The specific ones I made are cinnamon coffee cake flavored, but I'd be curious about the general case.

Best Answer

Since it sounds like they are basically a dried out batter at this point, I would turn to implementations that rely on those kind of food-stuffs;

  • With some further baking and possibly additional brown sugar and butter or apple-sauce, I would use them for a crumble topping. If they are coffee and cinnamon an apple-cardamom cobbler would benefit nicely.
  • The crumbles could be incorporated into a biscuit batter recipe
  • In all likelihood, any kind of recipe that relies on a granola could probably be referenced for further ideas.
  • You could also use the crumble as a stand-in for oat based no-bakes. The no-bakes might feel mealy to the tooth, so not entirely eliminating the oat might work best.

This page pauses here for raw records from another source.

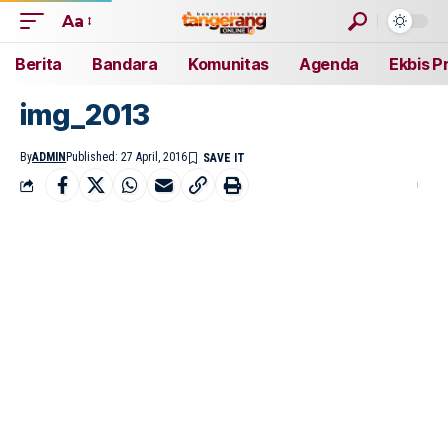
Aa
Berita
Bandara
Komunitas
Agenda
Ekbis P
img_2013
By
ADMIN
Published: 27 April, 2016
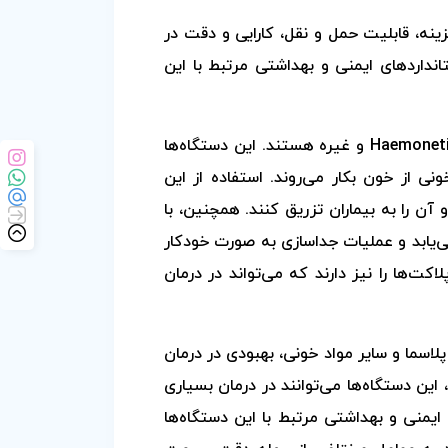
نه، قابلیت حمل و نقل، کارایی و دقت در
نداردهای ایمنی و بهداشتی مرتبط با این
برخی از برندهای معروفی که دستگاه‌های پلاسما اکسترکتور تولید می‌کنند، شامل Haemonetics، Fenwal، Terumo BCT و غیره هستند. این دستگاه‌ها
ونی از خون بکار می‌روند. استفاده از این
 آن را به بیماران تزریق کنند. همچنین، با
ی‌یابد و عملیات جداسازی به صورت خودکار
کت‌ها را نیز دارند که می‌تواند در درمان
پلاسما و سایر مواد خونی، بهبودی در درمان
 این دستگاه‌ها می‌توانند در درمان بسیاری
 ایمنی و بهداشتی مرتبط با این دستگاه‌ها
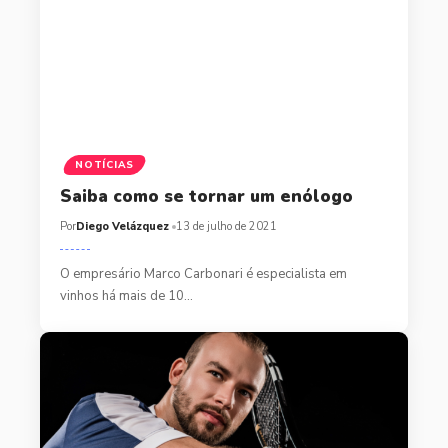
NOTÍCIAS
Saiba como se tornar um enólogo
Por
Diego Velázquez
13 de julho de 2021
O empresário Marco Carbonari é especialista em
vinhos há mais de 10…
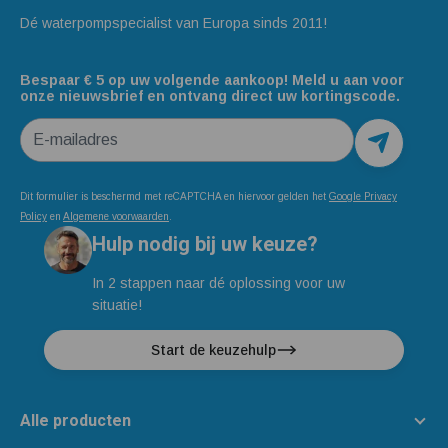
Dé waterpompspecialist van Europa sinds 2011!
Bespaar € 5 op uw volgende aankoop! Meld u aan voor
onze nieuwsbrief en ontvang direct uw kortingscode.
E-mailadres
Dit formulier is beschermd met reCAPTCHA en hiervoor gelden het
Google Privacy
Policy
en
Algemene voorwaarden
.
Hulp nodig bij uw keuze?
In 2 stappen naar dé oplossing voor uw
situatie!
Start de keuzehulp
Alle producten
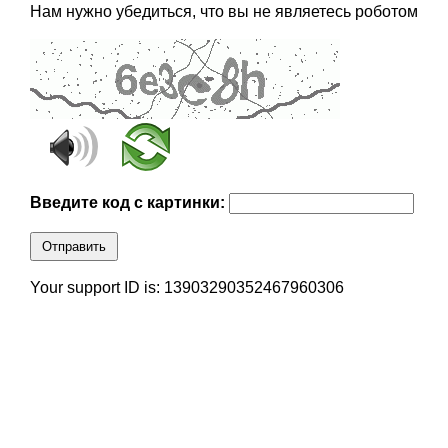
Нам нужно убедиться, что вы не являетесь роботом
Введите код с картинки:
Отправить
Your support ID is: 13903290352467960306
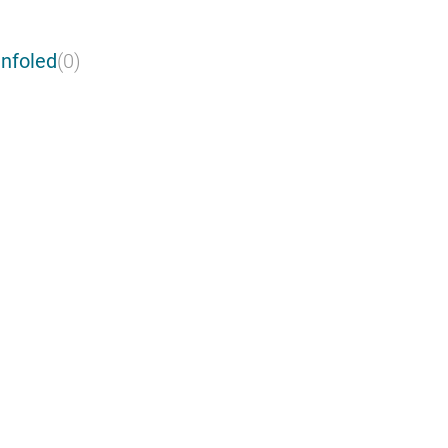
nfoled
(0)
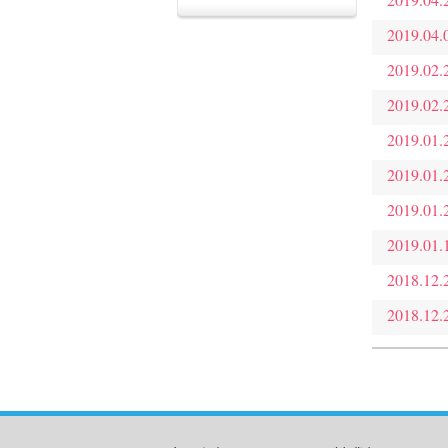
2019.04.
2019.02.
2019.02.
2019.01.
2019.01.
2019.01.
2019.01.
2018.12.
2018.12.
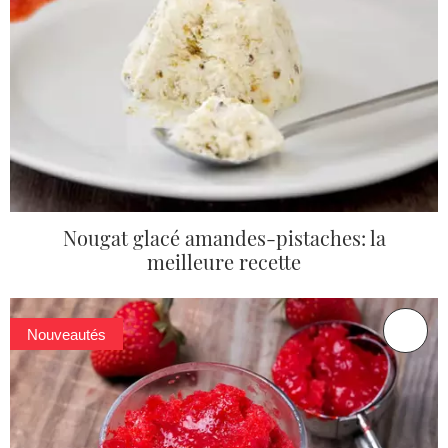
Nougat glacé amandes-pistaches: la
meilleure recette
Nouveautés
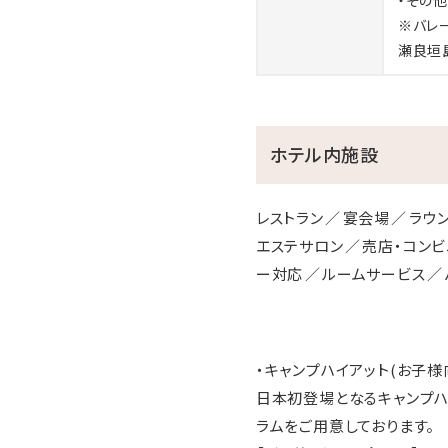
※バレ
瀬良垣
ホテル内施設
レストラン
宴会場
ラウ
エステサロン
売店・コンビ
ー対応
ルームサービス
・キャンプハイアット(お子
日本初登場となるキャンプハ
ラムをご用意しております。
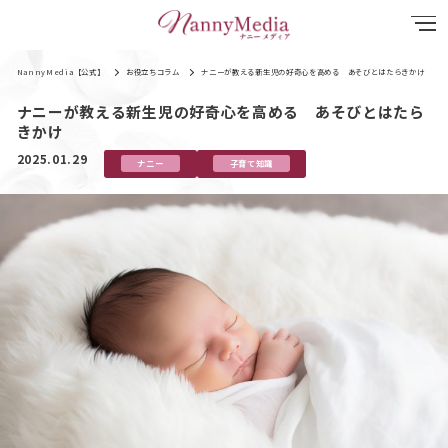
NannyMedia【公式】
お役立ちコラム
ナニーが教える新生児の好奇心を高める あそびとはたらきかけ
ナニーが教える新生児の好奇心を高める あそびとはたら
きかけ
2025.01.29
ナニー
子育て知識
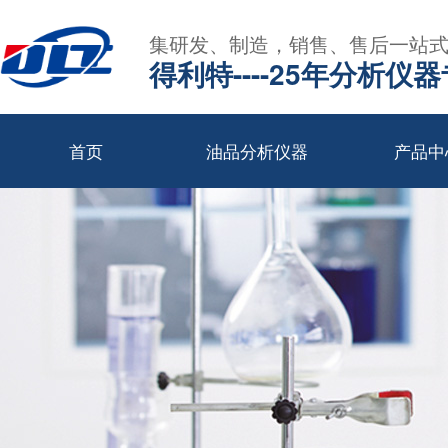
集研发、制造，销售、售后一站
得利特----25年分析仪
首页
油品分析仪器
产品中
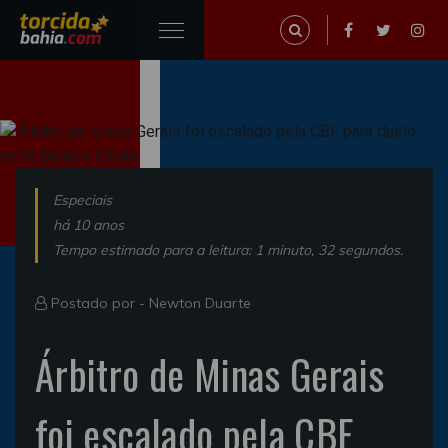
Especiais
há 10 anos
Tempo estimado para a leitura: 1 minuto, 32 segundos.
Postado por -
Newton Duarte
Árbitro de Minas Gerais
foi escalado pela CBF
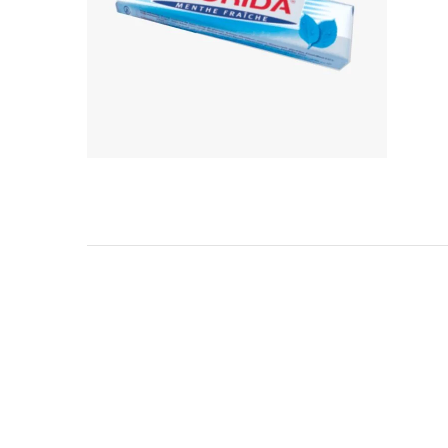
TARKIBA
TO7FA
TANIT
TAKALIDNA
ROOTS
RAWNAQ
GANGNAM STORE
PERLES UNIVERS
MIZAM
FRAMELAB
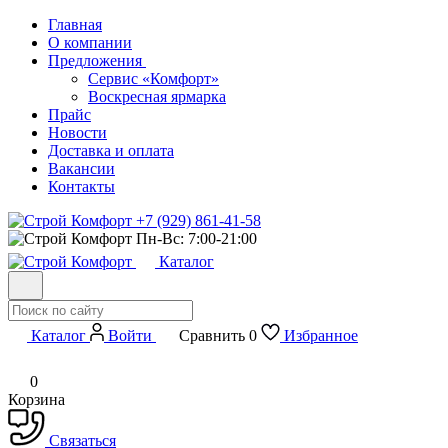
Главная
О компании
Предложения
Сервис «Комфорт»
Воскресная ярмарка
Прайс
Новости
Доставка и оплата
Вакансии
Контакты
+7 (929) 861-41-58
Пн-Вс: 7:00-21:00
Каталог
Каталог
Войти
Сравнить
0
Избранное
0
Корзина
Связаться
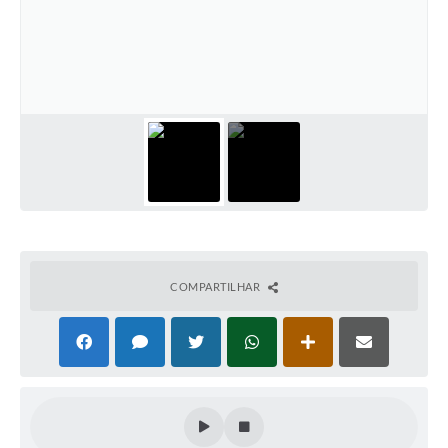
COMPARTILHAR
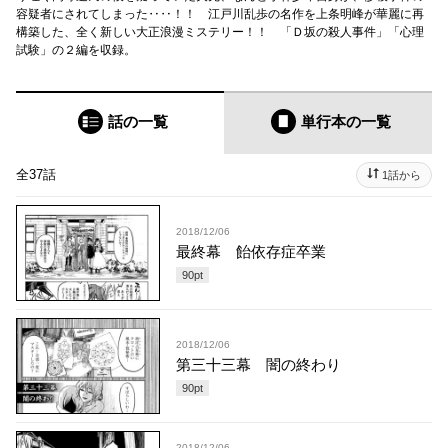
容疑者にされてしまった‥‥！！ 江戸川乱歩の名作を上条明峰が華麗に再
構築した、全く新しい大正浪漫ミステリー！！ 「Ｄ坂の殺人事件」「心理
試験」の２編を収録。
話の一覧
単行本
の一覧
全37話
1話から
2018/12/06
最終幕 飴依存症卒業
90
pt
2018/12/06
第三十三幕 闇の終わり
90
pt
2018/12/06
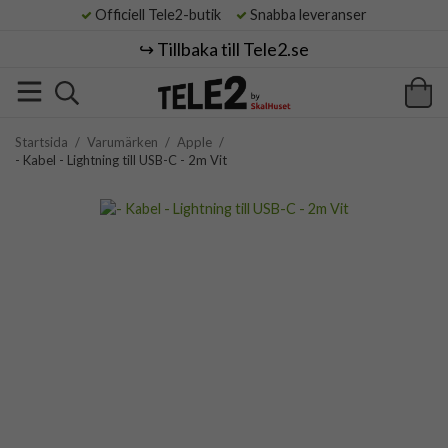
Officiell Tele2-butik
Snabba leveranser
↪️ Tillbaka till Tele2.se
Startsida
/
Varumärken
/
Apple
/
- Kabel - Lightning till USB-C - 2m Vit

If you wanted to repurpose, you might try thinking of it as a material to be suspended. With an ingredient like well-blended coconut butter (not to be confused with coconut oil or milk or cream) you could create a base with which to make a kind of post-raw bar cookie (basically press and chill the coconut butter in a pan on top of wax/parchment paper, pulse the muffin bits with some dates or brown rice syrup, and once the butter sets press the bits/dates mixture into the top and drizzle with some ganache or whatever).